I’m perfectly fine with it.
If a war-story is told or I am asked directly about military service in the SADF my default reply is that I was a terrible soldier.
It is true.
I was.
Even visualizing myself as a soldier is a stretch.
But, I was one, really.
I was conscripted into the South African Defense Force like all white South African boys my age.
There is a lot more to my year in the army which I usually reduce to “terrible soldier” but I do avoid when-I-was-in-the-army stories.
I will not pretend it was a good season for me.
Real war stories told by real soldiers and sailors who fought in brutal wars can be tiresome and there is already enough that is tiresome, told, and retold, and exaggerated, without my adding my two bits.
On the occasion I seek reminding about the horrors of war and the evils of which we humans are capable, I open Wilfred Owen’s 1920 poem, Dulce et Decorum est and I’m satisfied.
Fully.
Owen warns against the glorification war and I never came close to one.
Like Owen, I too have seen human evil, thankfully not to the degree he recounts, but I do know it requires no uniform.

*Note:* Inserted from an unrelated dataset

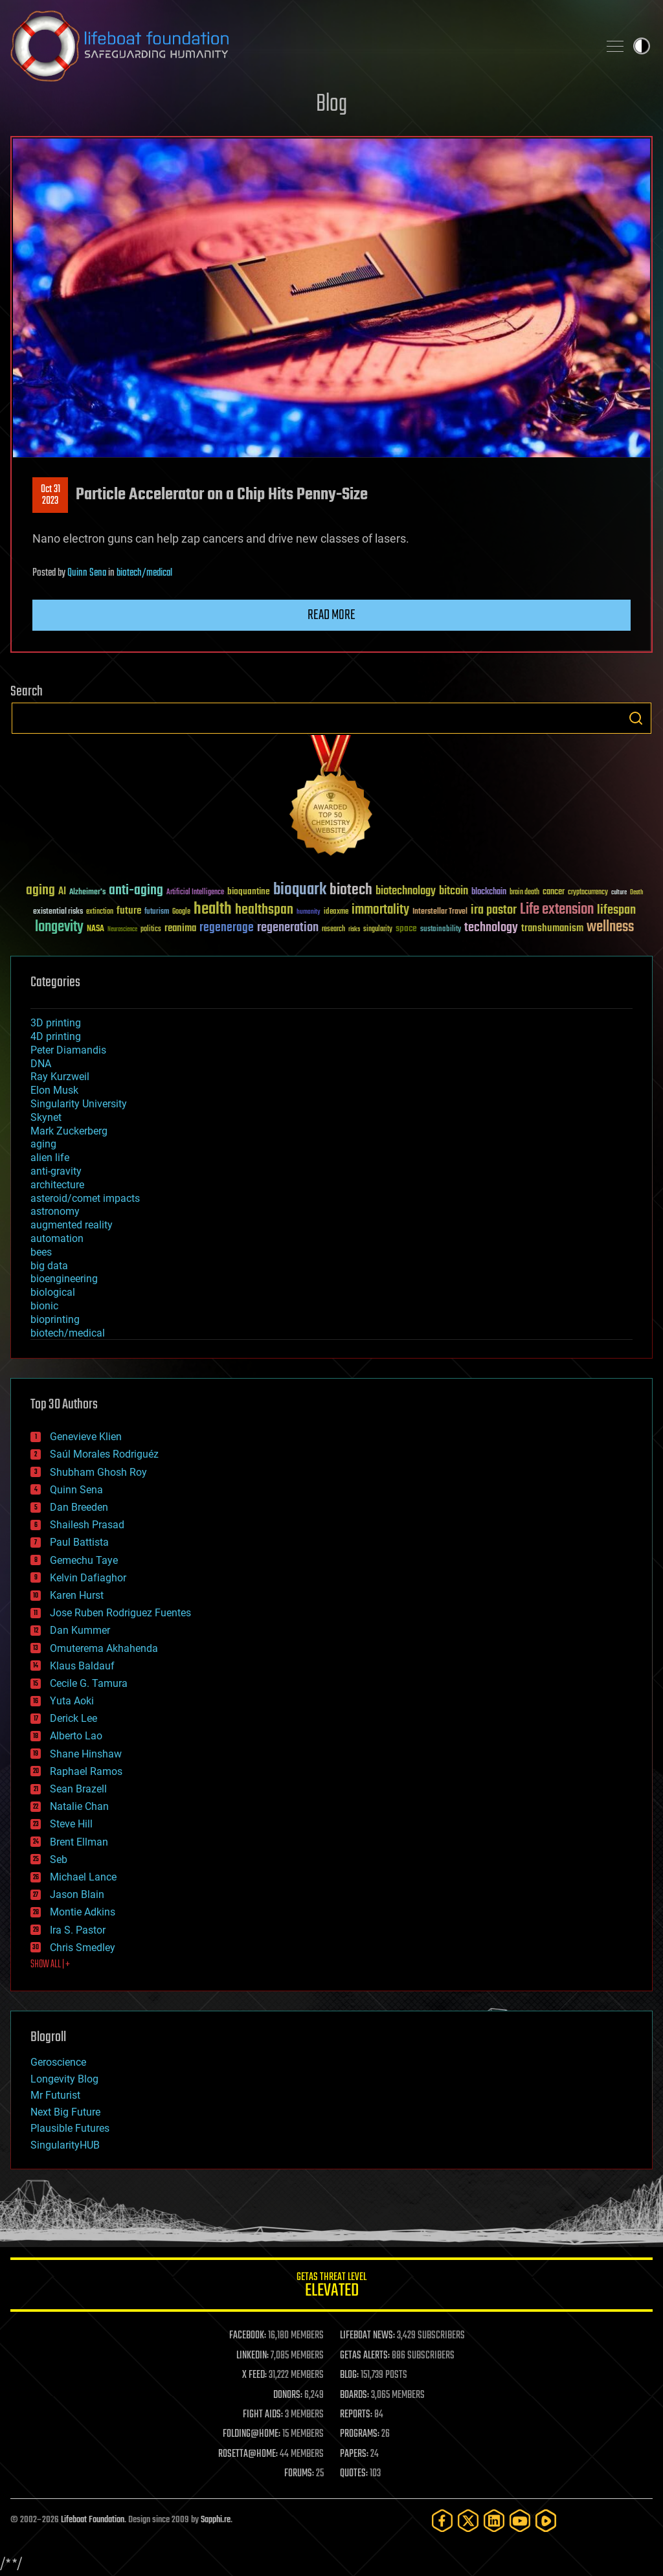  What do you see at coordinates (331, 104) in the screenshot?
I see `Blog` at bounding box center [331, 104].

I’d rather leave war stories to war heroes and those who are able to hold an audience.
My dad was a war hero.
For him it was frighteningly close.
Extraordinarily personal.
How much closer, more personal can it be than knowing your two best friends (my brother has their names) were killed in an upper-deck explosion while you scrambled off the side of a kamikaze-wounded destroyer into the Indian Ocean in the hopes of finding safety as your ship disappeared from beneath you within 8 minutes?
Able Seaman 67799 EWG Smith was 19 years and 4 months old when he took to the water searching for life and safety.